On a strategic level for example, a high level business summary will be required. It will need to look over the business as a whole and may well need to be broken down in subdivisions such as region, channel, and customer segment or product area. Doing this will help to alert the audience to any vital changes taking place within a business.

Whereas at a tactical level more detail needs to be provided to help them understand the changes. However, there needs to be a balance between the two to disguise any details which may cloud their understanding yet provide enough to reveal the insight. This you can achieve through combining summarising with prioritising the results. For example focus on the top products or customers that form a subset which impacts on businesses top level results.

Whereas operational planning will take place at a much granular level for individual stores, products (product areas), customers (customer segments). For these types of audiences you will need to offer a more detailed report. It is tempting to think like an analyst who should present the information because they have it and because the work has been done. But this may well create a report with either too much information that won’t be used or too little usable information in it. So it is crucial to choose the right level of detail for your audience when creating an effective business insight report.
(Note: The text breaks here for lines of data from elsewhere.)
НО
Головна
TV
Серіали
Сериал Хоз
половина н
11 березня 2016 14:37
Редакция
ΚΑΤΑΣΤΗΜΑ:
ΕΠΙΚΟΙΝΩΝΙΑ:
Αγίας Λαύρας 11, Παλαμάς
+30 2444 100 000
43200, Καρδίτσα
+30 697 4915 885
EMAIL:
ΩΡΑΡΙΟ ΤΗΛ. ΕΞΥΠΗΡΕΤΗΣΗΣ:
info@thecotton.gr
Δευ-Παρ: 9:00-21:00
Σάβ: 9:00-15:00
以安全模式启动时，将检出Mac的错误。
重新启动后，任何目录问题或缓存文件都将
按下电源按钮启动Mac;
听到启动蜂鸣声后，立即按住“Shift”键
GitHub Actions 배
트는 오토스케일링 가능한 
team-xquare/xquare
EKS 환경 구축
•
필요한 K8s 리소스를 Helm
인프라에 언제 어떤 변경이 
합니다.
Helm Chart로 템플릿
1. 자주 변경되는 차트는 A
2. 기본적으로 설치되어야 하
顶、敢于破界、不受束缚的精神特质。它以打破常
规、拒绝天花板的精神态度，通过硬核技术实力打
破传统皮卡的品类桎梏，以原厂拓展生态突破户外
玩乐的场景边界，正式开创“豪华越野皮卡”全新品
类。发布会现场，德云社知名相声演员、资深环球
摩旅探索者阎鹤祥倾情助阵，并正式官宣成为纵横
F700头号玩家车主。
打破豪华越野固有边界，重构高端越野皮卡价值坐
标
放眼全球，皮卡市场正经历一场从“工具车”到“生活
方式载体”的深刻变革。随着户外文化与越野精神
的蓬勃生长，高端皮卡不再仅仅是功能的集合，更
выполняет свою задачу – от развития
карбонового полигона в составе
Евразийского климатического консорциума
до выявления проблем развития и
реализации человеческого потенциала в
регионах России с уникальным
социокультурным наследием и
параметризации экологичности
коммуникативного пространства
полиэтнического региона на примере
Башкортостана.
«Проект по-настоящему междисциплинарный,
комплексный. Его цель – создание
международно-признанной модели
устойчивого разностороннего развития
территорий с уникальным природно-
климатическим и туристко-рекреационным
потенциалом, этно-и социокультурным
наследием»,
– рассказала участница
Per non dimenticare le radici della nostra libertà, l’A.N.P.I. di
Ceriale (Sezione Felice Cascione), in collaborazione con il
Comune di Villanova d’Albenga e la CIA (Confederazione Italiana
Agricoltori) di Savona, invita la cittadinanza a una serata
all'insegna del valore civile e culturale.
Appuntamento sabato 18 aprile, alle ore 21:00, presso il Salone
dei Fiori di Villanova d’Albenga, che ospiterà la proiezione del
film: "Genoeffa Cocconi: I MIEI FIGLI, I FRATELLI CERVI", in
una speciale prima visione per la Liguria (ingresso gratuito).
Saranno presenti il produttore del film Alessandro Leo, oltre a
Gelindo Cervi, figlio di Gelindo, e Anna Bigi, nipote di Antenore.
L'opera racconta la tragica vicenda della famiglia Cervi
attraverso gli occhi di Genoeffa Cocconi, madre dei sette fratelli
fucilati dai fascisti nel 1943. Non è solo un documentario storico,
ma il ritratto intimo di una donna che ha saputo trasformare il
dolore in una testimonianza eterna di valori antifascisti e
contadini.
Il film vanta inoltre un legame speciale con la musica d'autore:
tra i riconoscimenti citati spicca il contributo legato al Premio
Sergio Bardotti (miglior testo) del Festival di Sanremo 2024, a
2) Spin on Content – It is regularly said that „statistics can be manipulated to support any argument“. This may imply and misuse of statistics the same principle can also be applied to ensure the effective use of reports, as a set of figures can be presented in a number of ways in a report.

It is vital to „manipulate“ or present the content of a report in a way that is relevant to the audience so that the information is delivered to them. Although the word „spin“ has negative connotations, we are in fact not talking about distorting the results but simply choosing a way to represent the numbers which:

1. Talks the audiences language and focuses on the main issues 2. Fits the shape to the data thereby highlighting the main issues within it

The examples that follow apply to all types of reports and illustrate some of the simpler points. But these points can be easily overlooked when a report is being created. By investing time in understanding one’s audience will help in choosing the way to present the results ensuring that the hard work done in the analyst will be converted into a message not only relevant but easily understood.

Measuring your work – It is important to measure and then report on those things relevant to your audience. It may be something as simple as showing the number of customers the business has or what value they bring to it with regards to profit or revenue lines. It may also be a report that is a little more involved where you need to say count the number of „genuine visitors“ to a website and so you will have to filter out the transient visitors, and so will make it more relevant to the business than if you showed all the visits.

However when it comes providing reports on a more operational level the volume of customers to a business would be more relevant. For example with in flight catering they need to know exactly how many passengers they are likely to have.

Likewise when it comes to marketing communications a business would need to know how many welcome packs would be needed for their new customers. Whilst on a strategic level the revenue or profits that customers generate will be more relevant. For example in the insurance industry if there is an increase in customer numbers it may be associated with a decrease in their profits because the new customers are a much higher risk.